Be it enacted by the Congress of the Confederate States that,
(1) All medical officers of the Navy shall be denominated staff officers, and the medical staff shall be composed of the following grades:
(2) One director general, with the rank of brigadier-general, and an annual pay equivalent to that of other heads of Naval Bureaus.
(3) Ten inspectors of hospitals and fleets, to be appointed by the President from the grade of surgeons, and who shall have the rank of colonel, and the pay now allowed by law to fleet surgeons. One or more inspectors shall have the supervision of all naval hospitals within the Confederate States, and one shall be attached to each fleet and shall have general supervision of the medical department of the fleet.
(4) Twenty surgeons with the rank of major and pay as now allowed by law.
(5) Forty assistant surgeons, with the rank of captain, whose pay for the first five years shall be as at present, and, after five-years' service, that allowed by law to passed assistant surgeons.
(6) Medical officers, whose age or health renders it necessary, shall be retired on leave-of-absence pay, by a board of medical officers assembled for that purpose, their action being subject to the approval of the President; the vacancies thus occasioned to be filled by promotion.
(7) Assistant surgeons shall be in the Navy three years, two of which shall have been spent onboard of a vessel of war in active service, and part of the remaining year in a naval hospital before they shall be entitled to examination for promotion.
(8) The commanding officer of any vessel, post, or station, in the execution of his duties as such, shall take precedence of all medical officers attached to his command. In event of the removal, disability, or absence of such commanding officer, the line officer next in rank shall succeed to command, and will likewise take precedence of medical officers, but no medical officer shall, at any time, be subject to the orders of a warrant or inferior officer not in the line of promotion.

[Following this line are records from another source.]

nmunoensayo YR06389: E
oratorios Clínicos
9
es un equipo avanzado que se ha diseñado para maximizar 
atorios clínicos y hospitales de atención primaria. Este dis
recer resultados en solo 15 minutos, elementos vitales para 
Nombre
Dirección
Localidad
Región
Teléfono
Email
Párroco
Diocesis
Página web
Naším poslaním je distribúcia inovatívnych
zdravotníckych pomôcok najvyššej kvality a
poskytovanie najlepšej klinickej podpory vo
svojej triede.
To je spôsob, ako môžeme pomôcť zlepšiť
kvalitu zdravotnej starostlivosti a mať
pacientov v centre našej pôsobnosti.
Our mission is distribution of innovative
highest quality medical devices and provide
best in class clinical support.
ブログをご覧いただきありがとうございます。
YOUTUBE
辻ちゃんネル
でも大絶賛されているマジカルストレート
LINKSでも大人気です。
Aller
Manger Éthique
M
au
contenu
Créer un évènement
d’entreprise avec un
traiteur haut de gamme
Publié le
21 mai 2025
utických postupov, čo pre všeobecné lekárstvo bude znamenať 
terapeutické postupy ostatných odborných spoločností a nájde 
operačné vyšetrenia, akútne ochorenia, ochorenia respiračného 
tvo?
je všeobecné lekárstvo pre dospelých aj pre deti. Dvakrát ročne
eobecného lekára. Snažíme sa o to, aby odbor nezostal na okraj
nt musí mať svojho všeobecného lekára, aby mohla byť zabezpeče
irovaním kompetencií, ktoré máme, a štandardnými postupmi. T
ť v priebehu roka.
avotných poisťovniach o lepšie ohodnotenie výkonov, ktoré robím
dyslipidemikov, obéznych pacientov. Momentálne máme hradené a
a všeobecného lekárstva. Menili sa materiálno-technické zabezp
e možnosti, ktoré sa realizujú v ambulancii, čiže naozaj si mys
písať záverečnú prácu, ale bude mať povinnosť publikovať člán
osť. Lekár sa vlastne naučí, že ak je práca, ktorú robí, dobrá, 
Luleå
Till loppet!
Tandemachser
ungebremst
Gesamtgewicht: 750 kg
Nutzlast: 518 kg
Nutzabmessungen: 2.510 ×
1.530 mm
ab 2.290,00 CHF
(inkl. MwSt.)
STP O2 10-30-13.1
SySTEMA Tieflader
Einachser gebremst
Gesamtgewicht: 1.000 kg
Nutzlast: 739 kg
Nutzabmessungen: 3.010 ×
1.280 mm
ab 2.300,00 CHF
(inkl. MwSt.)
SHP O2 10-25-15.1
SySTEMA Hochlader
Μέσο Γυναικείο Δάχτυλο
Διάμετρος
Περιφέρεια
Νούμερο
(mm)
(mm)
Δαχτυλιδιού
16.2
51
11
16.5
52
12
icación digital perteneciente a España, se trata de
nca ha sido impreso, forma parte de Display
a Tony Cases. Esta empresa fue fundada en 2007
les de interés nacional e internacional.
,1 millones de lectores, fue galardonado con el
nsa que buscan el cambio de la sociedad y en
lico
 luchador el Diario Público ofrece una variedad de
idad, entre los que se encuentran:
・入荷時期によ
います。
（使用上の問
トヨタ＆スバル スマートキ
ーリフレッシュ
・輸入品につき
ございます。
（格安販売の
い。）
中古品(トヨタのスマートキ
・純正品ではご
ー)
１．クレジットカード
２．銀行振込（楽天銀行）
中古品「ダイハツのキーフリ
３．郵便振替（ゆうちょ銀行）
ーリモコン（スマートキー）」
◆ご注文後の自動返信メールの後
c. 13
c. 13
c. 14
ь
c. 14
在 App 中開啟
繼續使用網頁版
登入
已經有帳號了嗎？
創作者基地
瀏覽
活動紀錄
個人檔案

(9) Medical officers of the Navy shall share prize money, select quarters, and be entitled to all the honors of their rank, and shall wear the uniform of such rank with such difference in the color of the material (if necessary) as may readily distinguish them from officers of the same rank in the line.
(10) All court-martial for the trial of medical officers shall be in part composed of such officers.
(11) The service performed in the United States Navy by medical officers who have resigned therefrom, and are noncommissioned in the Confederate States Navy, shall be considered as having been performed under their present commissions.
(12) All laws or parts of laws in conflict with this act, are hereby repealed.
The foregoing bill, having been exhibited to the undersigned officers of the line, has been approved, as follows:
Approved, with the exception of clause 10.
Flag-Officer and Chief of Bureau of
Orders and Detail.
 Approved in full:
 GEORGE N. HOLLINS, Flag-Officer.
 SAMUEL BARRON, Flag-Officer.
 W. C. WHITTLE, Captain.
 ROBERT G. ROBB, Commander.
 MURRAY MASON, Commander.
 Commander, etc., Chief of Ordnance Bureau.
 J. W. COOKE, Commander.
 JNO. M. BROOKE, Commander.
 WM. H. MURDAUGH, First Lieutenant.
 D. P. McCORKLE, First Lieutenant.
 R. R. CARTER, First Lieutenant.
 W. H. WARD, First Lieutenant.
 B. P. LOYALL, First Lieutenant.
 WM. C. WHITTLE, [Jr.], First Lieutenant.
Clause No. 11 was added, with approval of the Secretary of the Navy, for the purpose of removing a difficulty which existed in reference to the pay of medical officers who refused commissions in the northern Navy. The Secretary has a copy of this bill, but has not expressed an opinion upon its merits, with exception of the clause referred to.